TransUnion (NYSE:TRU) will shift more of its workforce to its Global Capability Centers (“GCC”) in India, South, Africa, and Costa Rica to drive cost savings and boost productivity, a move that’s expected to impact ~10% of its current workforce through relocation to GCC sites and job cuts, the company said Wednesday.
The company expects to incur ~$355M-$375M of one-time pretax expenses, with the majority recorded by the end 2024.

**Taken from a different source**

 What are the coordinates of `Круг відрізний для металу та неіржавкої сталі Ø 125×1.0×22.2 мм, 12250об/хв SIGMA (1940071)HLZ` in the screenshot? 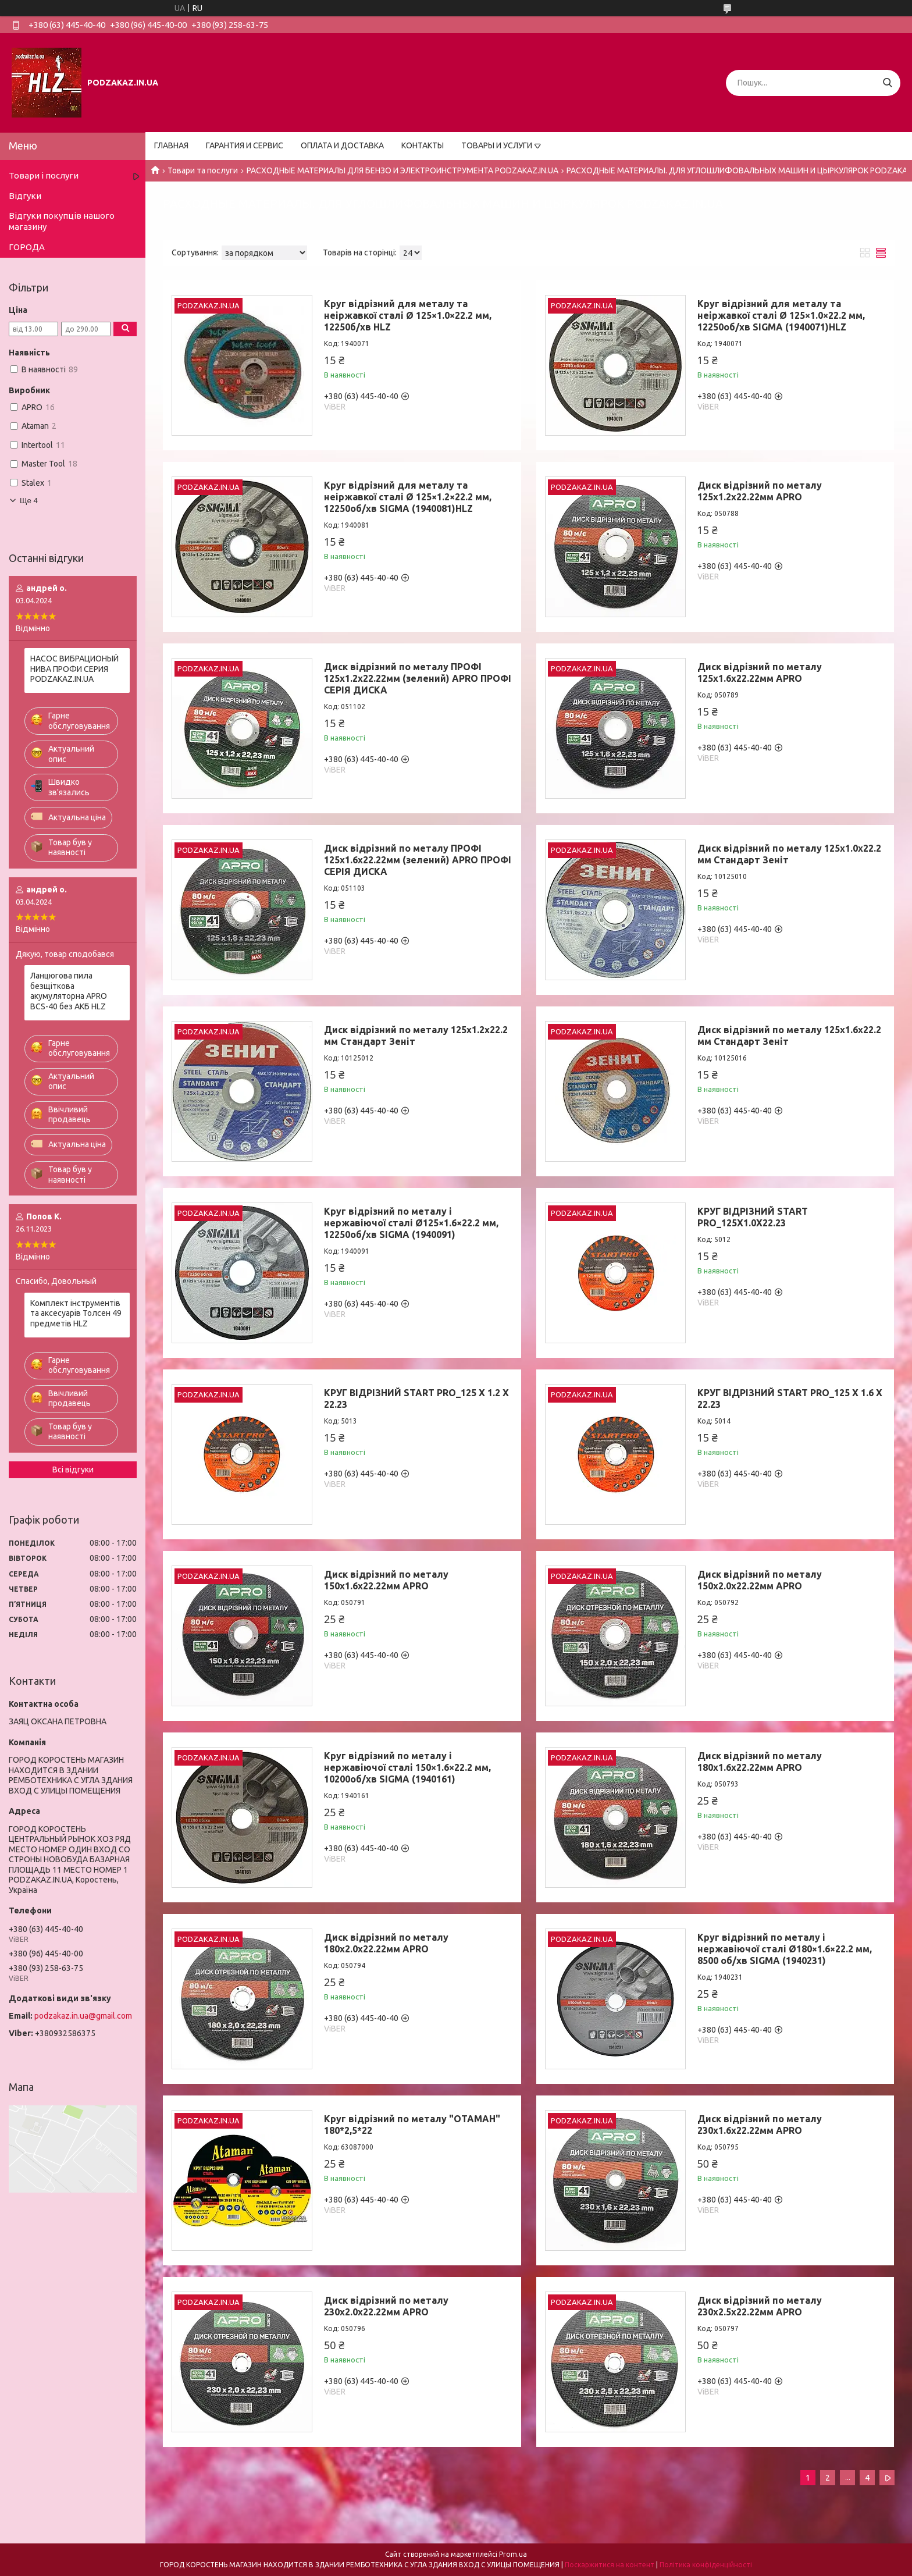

TransUnion (TRU) is targeting $120M-$140M of annualized operating expense savings and a $70M-$80M reduction in 2026 capital expenditures relative to 2023 levels. About half of the operating expense savings, which exclude depreciation and amortization, are expected to be realized in 2024.
Capital expenditures are expected to increase to 9% of revenue in 2024 before returning to 8% in 2025. In 2026 and beyond, the company expects capex to be 6% of revenue.
Besides shifting resources to GCC operations, the company plans to complete its cloud migration by the end of 2024, as planned.
“We believe these investments will help optimize our global operating model and enhance our market-leading technology to reduce costs, accelerate innovation, and drive growth,” said President and CEO Chris Cartwright.
Shares in TransUnion (TRU) rose 0.6% in premarket trading.